Quarenta anos após enfrentarem a truculência da Florestas Rio Doce (subsidiária da Cia Vale do Rio Doce) as comunidades geraizeiras de Vale das Cancelas, Josenópolis e Padre Carvalho, agora mais fortes porque acompanhadas por uma coalização de comunidades tradicionais, ocuparam a Fazenda Rio Rancho, em Minas Gerais.
(Centro de Agricultura Alternativa – CAA)
A ocupação aconteceu na madrugada do dia 13 de dezembro e contou com a participação de 230 famílias de povos tradicionais do Norte de Minas. A fazenda escolhida foi emblemática. Escolheram a área onde foi iniciado o despejo e encurralamento das famílias geraizeiras de Vale das Cancelas que, na época da ditadura militar, não tinham como enfrentar a força do estado. Uma área de 6.434 ha que, posteriormente, em 1998 a Florestas Rio Doce conseguiu, sob o paramento do juiz de direito, registrar terras no cartório que até então eram consideradas como públicas.
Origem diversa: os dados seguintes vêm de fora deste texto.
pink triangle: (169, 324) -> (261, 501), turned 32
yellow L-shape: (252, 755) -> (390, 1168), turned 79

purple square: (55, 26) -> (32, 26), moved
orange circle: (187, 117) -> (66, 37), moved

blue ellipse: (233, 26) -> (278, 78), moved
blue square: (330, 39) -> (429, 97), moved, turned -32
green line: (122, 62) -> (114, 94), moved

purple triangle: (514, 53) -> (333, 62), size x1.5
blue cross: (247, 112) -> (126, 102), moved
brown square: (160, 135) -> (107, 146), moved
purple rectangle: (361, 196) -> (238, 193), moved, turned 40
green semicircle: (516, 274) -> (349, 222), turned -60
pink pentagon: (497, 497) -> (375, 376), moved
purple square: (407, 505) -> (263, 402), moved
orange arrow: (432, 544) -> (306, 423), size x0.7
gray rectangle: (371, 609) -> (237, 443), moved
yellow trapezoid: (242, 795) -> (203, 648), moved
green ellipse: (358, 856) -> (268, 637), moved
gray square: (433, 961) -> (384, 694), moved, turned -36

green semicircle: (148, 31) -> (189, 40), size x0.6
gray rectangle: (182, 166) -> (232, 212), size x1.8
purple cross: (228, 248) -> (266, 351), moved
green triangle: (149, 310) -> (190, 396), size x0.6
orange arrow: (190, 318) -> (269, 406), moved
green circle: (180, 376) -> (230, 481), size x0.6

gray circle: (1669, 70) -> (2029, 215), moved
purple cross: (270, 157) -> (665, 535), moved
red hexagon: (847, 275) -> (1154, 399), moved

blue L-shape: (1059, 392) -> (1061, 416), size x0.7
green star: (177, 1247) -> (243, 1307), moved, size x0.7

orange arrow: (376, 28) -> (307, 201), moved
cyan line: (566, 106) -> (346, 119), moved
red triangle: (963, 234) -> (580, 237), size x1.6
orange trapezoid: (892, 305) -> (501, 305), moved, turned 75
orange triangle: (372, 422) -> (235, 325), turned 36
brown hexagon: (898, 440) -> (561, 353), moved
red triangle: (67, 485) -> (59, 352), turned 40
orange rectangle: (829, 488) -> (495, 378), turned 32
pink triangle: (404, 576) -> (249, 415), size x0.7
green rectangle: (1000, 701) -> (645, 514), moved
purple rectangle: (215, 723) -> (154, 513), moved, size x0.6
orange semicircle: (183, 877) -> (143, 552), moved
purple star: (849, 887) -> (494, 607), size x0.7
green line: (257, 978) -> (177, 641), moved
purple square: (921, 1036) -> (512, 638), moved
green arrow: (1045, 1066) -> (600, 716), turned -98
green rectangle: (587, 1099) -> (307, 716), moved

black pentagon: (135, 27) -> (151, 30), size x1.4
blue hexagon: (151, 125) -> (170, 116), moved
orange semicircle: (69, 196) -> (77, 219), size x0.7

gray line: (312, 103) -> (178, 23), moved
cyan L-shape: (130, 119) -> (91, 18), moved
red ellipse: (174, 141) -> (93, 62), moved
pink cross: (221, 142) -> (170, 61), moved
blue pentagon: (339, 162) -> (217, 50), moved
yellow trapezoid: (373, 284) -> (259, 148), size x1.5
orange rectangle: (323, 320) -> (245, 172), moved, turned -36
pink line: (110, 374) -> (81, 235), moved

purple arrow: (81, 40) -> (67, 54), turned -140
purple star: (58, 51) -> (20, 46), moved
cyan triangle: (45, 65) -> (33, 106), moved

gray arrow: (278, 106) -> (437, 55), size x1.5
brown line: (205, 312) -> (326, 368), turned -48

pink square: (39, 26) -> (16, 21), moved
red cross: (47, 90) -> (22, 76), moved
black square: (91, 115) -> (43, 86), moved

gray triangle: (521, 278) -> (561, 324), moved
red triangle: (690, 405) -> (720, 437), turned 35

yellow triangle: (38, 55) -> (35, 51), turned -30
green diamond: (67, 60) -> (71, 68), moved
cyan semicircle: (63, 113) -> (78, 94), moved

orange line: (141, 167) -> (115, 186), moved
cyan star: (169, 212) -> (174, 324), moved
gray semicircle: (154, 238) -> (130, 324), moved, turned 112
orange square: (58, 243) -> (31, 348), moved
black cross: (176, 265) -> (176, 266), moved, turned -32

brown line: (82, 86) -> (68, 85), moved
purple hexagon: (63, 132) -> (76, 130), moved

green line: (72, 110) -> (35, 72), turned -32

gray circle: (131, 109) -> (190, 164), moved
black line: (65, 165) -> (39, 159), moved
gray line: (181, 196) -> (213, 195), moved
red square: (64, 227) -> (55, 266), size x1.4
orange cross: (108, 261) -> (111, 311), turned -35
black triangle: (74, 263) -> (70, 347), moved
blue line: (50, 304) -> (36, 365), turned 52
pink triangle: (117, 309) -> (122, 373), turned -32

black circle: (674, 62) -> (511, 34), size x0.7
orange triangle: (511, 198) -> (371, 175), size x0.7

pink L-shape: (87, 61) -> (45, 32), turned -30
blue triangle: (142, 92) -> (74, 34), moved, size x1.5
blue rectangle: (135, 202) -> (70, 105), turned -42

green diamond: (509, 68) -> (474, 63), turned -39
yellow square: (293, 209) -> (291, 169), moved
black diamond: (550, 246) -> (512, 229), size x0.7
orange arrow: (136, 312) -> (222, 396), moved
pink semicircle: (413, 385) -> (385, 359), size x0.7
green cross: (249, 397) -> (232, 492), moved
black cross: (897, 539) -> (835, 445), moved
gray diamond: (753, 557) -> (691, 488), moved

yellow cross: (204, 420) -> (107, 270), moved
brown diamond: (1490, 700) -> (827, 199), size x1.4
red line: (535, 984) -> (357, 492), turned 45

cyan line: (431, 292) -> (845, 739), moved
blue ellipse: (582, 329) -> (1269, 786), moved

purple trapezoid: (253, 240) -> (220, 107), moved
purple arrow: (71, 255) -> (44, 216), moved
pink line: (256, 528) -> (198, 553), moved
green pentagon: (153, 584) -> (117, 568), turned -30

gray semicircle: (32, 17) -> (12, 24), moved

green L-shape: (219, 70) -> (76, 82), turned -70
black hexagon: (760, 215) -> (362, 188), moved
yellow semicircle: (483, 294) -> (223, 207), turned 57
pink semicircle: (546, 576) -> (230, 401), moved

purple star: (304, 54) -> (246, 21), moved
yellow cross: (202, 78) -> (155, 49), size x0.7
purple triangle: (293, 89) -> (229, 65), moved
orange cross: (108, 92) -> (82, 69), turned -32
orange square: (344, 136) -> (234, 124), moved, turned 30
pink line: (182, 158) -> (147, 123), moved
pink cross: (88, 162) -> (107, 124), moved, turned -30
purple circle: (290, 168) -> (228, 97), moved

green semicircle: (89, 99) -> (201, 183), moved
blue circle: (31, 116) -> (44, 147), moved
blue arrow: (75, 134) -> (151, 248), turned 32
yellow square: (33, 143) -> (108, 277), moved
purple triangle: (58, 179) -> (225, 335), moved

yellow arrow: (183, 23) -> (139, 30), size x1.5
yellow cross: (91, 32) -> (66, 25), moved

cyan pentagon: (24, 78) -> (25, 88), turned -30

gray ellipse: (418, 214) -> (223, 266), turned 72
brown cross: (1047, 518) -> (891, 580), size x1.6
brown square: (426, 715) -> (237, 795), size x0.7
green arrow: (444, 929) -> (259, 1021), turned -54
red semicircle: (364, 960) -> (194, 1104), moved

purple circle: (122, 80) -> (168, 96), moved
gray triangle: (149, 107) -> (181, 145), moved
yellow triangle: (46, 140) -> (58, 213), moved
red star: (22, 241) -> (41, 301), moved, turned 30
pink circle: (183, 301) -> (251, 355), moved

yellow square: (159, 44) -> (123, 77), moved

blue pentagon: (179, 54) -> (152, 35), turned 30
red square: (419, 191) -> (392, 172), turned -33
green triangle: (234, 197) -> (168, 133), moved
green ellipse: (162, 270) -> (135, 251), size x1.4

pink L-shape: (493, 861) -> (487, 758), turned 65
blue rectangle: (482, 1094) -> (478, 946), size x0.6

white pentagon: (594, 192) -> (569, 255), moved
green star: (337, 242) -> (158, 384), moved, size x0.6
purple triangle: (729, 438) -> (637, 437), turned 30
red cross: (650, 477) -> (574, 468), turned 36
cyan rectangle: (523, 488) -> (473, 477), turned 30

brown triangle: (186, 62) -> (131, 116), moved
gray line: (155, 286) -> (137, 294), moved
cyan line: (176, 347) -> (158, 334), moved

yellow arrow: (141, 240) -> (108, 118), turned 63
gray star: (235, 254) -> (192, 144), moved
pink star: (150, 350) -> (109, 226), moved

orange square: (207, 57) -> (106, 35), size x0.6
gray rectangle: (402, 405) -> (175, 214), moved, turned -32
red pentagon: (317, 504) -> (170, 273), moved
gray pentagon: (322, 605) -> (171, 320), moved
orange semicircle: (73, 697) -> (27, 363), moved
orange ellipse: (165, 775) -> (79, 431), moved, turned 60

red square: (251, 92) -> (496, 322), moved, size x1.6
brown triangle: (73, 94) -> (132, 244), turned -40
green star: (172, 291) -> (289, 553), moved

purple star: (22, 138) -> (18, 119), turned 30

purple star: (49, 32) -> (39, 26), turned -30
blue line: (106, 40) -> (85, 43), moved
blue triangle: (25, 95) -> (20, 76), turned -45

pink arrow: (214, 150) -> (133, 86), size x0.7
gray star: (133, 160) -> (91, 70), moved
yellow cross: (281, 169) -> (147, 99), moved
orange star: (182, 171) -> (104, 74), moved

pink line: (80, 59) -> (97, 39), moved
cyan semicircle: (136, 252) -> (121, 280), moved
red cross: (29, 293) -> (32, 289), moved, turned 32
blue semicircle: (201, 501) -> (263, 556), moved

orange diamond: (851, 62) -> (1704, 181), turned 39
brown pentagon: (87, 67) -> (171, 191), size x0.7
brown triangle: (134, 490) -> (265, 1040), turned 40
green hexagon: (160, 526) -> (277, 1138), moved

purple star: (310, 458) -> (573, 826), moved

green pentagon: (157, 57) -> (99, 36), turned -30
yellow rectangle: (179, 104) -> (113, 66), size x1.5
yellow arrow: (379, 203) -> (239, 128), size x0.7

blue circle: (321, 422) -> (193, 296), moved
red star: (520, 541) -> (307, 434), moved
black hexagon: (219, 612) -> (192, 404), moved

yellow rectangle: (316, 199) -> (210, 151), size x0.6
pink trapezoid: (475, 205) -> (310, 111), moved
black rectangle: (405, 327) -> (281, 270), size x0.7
Grilagem com contornos de legalidade, pois a terra pública foi registrada através de usucapião.
Em 2003 a terra foi repassada para a empresa Rio Rancho Agropecuária S/A, de propriedade de Newton Cardoso, ex-governador de Minas Gerais, e que já tinha aquinhoado diversas outras propriedades da Vale do Rio Doce. Terras onde viviam cerca de 1.800 famílias geraizeiras, algumas delas vivendo há Sete gerações neste território.
Emblemático também, pois foi nesta terra que o empreendimento SUZANO PAPEL E CELULOSE montou uma verdadeira operação de guerra para desmatar e limpar uma área de 4.000 da monocultura do eucalipto em menos de três meses. Esta operação exigiu o deslocamento de dezenas de maquinas que cortam os pés de eucalipto, limpa e deixa as toras amontoadas prontas para serem carregadas. Além do passivo ambiental provocado anteriormente pela monocultura de eucalipto que não respeitou topos de morro e nascentes, a degradação foi ampliada pela reforma e ampliação das estradas vicinais para tirar as cerca de pelo menos 600 mil m3 de madeira. As famílias geraizeiras denunciaram à Policia Florestal a degradação provocada pela SUZANO que retirou cascalho em área de topo de morro e que a compactação provocada pelo intenso transito de carretas diminuiu de forma drástica uma das poucas nascentes do Córrego Ribeirãozinho que ainda estava brotando água.
Finalmente, a ocupação desta fazenda foi também motivada pelo fato de sua sede estar servindo de escritório e armazém da Sul Americana de Metais – SAM, empresa controlada pela Honbridge Holdings Ltd. de capital chinês e que está com um projeto de mineração em fase de licenciamento pelo IBAMA e que vem ameaçando diretamente as famílias geraizeiras que promoveram a ocupação. Este projeto prevê a construção de mineroduto até o Porto de Ilhéus, na Bahia, e ameaça o comprometimento irreversível dos últimos remanescentes hídricos desta região do semiárido mineiro.
As famílias denunciam também a enorme degradação ambiental da Fazenda Rio Rancho. Além da denuncia de grilagem das terras, o desmatamento do cerrado e posterior plantio do eucalipto foi realizado sem a adoção de nenhuma prática conservacionista. A empresa colheu o eucalipto e o que sobrou foi uma terra arrasada. Enormes voçorocas estão provocando o assoreamento da barragem que foi construída no Córrego da Forquilha, afluente do Córrego Curral de Vara.
No dia 14 de dezembro, na sede do distrito de Vale das Cancelas, representantes da Rio Rancho Agropecuária S/A reuniram com dirigentes do Movimento Geraizeiro mediado pelo Tenente Coronel Nivaldo, do Batalhão da PM de Montes Claros. Nesta reunião foi acordado a desocupação da área mediante a instalação de negociação pela “Mesa de Diálogo e Negociação Permanente” que foi instituída pelo Governo de Minas Gerais – Decreto NE no 203, de 1º de julho de 2015. O objetivo desta mesa é o de discutir conflitos socioambientais e fundiários. No entanto, mesmo com o processo de negociação em andamento, a tensão na área é muito grande devido a diversas ameaças que as comunidades geraizeiras estão recebendo.